I should probably note that the Spring version in use is 2.5.5, and the JDK is 1.6.07.
I have done a bit more work here. This project has a stand-alone Spring container exposing services through RMI. The java process running Spring comes up OK, only complaining about the creation of the JMX Connector.
The client programs in this project call services over RMI, and that all works fine. So I wrote a tiny client that does not use Spring to list what's in the RMI registry, and I am running this from a remote machine (the same machine where the other Spring clients work OK):
Code:
import java.rmi.registry.LocateRegistry;
import java.rmi.registry.Registry;
public class RmiClient {
public static void main(String args[]) {
try {
String hostName = "blah.foo.com";
Registry registry = LocateRegistry.getRegistry(hostName, 1099);
String[] names = registry.list();
for (String name : names) {
System.out.println(name);
}
} catch (Exception e) {
e.printStackTrace();
}
}
}
and it spits out an exception:
Code:
java.rmi.ConnectIOException: non-JRMP server at remote endpoint
at sun.rmi.transport.tcp.TCPChannel.createConnection(TCPChannel.java:230)

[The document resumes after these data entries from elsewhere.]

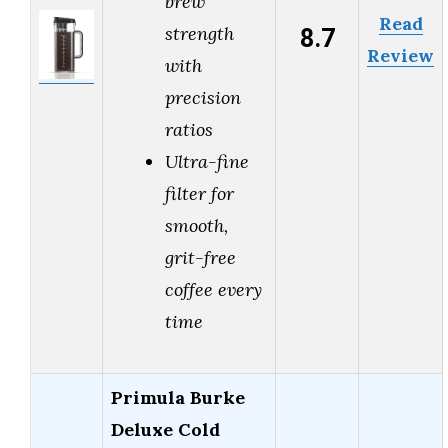
brew
Read
8.7
strength
Review
with
precision
ratios
Ultra-fine
filter for
smooth,
grit-free
coffee every
time
Primula Burke
Deluxe Cold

at sun.rmi.transport.tcp.TCPChannel.newConnection(TCPChannel.java:184)
at sun.rmi.server.UnicastRef.newCall(UnicastRef.java:322)
at sun.rmi.registry.RegistryImpl_Stub.list(Unknown Source)
at test.RmiClient.main(RmiClient.java:15)
and this is exactly the same message I am getting at Spring start-up from the ConnectorServerFactoryBean.
So I am left to wonder how my other clients, which use Spring, are able to make a connection to the services running on my server.